Only those lines in the data below from the line containing "TaiwanJoomla (924, 2214)" through the line containing "蘇東啟烈士證道紀念日 (396, 300)", both included, should be restated word for word.
══════════════════════════════
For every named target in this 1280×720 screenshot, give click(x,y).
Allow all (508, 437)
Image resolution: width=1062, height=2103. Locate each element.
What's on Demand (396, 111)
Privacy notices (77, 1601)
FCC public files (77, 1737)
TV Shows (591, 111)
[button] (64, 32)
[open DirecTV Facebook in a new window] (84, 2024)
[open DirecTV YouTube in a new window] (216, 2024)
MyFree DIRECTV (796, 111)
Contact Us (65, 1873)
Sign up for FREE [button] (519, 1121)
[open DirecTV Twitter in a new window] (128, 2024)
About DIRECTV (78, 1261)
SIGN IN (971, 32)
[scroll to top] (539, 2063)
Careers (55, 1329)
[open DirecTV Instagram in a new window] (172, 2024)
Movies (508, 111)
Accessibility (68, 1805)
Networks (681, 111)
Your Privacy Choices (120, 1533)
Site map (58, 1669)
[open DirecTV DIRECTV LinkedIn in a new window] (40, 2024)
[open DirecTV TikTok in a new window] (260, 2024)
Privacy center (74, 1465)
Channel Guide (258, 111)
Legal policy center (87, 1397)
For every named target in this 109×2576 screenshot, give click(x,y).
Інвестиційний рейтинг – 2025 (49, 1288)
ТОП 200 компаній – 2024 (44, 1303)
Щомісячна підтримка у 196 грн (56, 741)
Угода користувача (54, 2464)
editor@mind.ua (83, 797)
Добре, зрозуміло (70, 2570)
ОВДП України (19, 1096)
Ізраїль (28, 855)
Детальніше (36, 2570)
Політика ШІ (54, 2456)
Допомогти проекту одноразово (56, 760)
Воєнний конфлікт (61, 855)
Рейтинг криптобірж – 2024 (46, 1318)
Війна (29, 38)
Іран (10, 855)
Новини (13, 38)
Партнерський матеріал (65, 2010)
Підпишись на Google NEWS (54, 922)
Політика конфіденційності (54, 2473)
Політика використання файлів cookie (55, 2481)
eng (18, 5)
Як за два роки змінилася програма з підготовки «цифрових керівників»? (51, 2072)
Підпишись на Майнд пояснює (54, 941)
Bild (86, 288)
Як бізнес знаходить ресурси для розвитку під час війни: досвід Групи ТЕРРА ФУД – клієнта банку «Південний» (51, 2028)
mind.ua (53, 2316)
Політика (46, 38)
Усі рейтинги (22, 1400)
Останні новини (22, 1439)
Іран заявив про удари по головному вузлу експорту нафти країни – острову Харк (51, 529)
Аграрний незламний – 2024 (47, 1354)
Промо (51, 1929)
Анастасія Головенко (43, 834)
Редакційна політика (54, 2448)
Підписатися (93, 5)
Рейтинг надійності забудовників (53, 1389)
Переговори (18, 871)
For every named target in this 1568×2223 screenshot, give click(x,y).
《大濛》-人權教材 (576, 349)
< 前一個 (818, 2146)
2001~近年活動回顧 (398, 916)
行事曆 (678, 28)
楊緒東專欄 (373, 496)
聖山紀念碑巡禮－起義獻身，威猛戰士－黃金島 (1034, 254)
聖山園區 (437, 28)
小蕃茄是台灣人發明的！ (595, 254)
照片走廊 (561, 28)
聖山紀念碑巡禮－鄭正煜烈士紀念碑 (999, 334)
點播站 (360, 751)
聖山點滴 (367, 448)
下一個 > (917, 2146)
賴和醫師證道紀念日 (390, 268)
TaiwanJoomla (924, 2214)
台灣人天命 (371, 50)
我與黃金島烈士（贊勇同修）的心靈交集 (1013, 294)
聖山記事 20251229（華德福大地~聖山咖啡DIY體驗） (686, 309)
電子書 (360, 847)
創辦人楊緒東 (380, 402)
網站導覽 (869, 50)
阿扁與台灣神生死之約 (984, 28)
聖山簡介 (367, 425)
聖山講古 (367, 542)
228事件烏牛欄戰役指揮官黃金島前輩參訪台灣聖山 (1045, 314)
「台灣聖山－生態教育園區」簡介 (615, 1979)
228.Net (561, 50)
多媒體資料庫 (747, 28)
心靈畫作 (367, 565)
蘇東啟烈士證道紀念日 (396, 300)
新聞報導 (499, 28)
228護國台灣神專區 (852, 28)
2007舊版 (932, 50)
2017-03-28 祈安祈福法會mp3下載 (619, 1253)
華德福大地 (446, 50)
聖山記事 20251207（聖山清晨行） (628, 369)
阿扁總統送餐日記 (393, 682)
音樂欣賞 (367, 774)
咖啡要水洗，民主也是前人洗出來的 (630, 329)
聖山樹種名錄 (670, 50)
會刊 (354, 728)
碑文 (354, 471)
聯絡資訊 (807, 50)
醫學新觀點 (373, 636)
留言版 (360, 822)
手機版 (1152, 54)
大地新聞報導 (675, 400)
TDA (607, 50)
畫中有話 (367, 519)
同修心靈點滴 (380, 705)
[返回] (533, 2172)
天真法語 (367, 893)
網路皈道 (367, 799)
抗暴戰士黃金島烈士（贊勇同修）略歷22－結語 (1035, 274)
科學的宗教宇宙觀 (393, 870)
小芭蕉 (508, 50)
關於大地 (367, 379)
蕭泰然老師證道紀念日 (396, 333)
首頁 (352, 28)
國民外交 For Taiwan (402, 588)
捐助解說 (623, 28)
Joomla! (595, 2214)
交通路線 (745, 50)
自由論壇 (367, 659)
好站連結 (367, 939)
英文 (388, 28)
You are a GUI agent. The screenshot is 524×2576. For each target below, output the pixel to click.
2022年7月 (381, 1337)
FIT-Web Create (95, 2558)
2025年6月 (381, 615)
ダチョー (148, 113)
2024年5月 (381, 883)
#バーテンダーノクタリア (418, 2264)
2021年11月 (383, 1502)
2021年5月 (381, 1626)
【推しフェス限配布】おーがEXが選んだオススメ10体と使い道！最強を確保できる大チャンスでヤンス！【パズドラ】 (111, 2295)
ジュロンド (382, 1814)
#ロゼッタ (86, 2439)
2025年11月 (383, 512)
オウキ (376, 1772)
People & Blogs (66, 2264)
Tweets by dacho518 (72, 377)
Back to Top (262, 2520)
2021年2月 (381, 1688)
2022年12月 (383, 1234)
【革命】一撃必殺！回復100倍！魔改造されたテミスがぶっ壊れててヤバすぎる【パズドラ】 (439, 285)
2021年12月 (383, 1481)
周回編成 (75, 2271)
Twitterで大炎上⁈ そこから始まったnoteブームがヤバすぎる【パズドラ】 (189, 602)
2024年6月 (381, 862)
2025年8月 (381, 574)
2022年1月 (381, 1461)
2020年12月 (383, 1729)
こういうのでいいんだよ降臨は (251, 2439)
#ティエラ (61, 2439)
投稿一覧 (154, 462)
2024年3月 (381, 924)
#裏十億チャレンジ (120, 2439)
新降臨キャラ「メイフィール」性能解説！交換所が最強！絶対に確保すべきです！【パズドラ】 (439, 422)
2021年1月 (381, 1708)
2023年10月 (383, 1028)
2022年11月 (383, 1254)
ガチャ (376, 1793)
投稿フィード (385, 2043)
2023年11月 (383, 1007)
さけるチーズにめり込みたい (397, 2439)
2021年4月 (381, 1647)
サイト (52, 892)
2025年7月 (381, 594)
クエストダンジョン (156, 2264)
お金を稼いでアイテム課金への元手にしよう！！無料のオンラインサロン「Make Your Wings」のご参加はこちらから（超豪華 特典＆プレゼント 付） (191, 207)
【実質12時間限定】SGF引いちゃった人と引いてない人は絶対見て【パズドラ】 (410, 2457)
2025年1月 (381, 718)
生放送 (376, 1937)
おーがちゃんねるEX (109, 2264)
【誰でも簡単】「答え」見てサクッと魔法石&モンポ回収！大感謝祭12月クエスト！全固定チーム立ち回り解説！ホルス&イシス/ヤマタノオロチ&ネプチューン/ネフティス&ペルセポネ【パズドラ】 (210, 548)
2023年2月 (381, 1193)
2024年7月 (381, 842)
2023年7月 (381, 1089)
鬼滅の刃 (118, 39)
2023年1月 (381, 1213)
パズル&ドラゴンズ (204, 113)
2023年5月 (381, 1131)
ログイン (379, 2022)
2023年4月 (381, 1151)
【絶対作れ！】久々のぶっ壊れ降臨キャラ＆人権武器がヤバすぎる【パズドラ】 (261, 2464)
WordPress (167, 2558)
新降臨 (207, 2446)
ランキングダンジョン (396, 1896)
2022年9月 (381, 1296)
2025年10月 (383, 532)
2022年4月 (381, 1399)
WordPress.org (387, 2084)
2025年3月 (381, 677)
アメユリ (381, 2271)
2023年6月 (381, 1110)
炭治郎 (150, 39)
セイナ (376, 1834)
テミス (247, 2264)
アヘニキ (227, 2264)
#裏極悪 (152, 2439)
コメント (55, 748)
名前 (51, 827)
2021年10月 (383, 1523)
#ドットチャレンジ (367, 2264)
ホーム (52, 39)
══════════════════════════════
→ **Result below**:
TaiwanJoomla (924, 2214)
台灣人天命 (371, 50)
我與黃金島烈士（贊勇同修）的心靈交集 (1013, 294)
聖山記事 20251229（華德福大地~聖山咖啡DIY體驗） (686, 309)
電子書 (360, 847)
創辦人楊緒東 (380, 402)
網站導覽 (869, 50)
阿扁與台灣神生死之約 (984, 28)
聖山簡介 (367, 425)
聖山講古 (367, 542)
228事件烏牛欄戰役指揮官黃金島前輩參訪台灣聖山 (1045, 314)
「台灣聖山－生態教育園區」簡介 (615, 1979)
228.Net (561, 50)
多媒體資料庫 (747, 28)
心靈畫作 (367, 565)
蘇東啟烈士證道紀念日 (396, 300)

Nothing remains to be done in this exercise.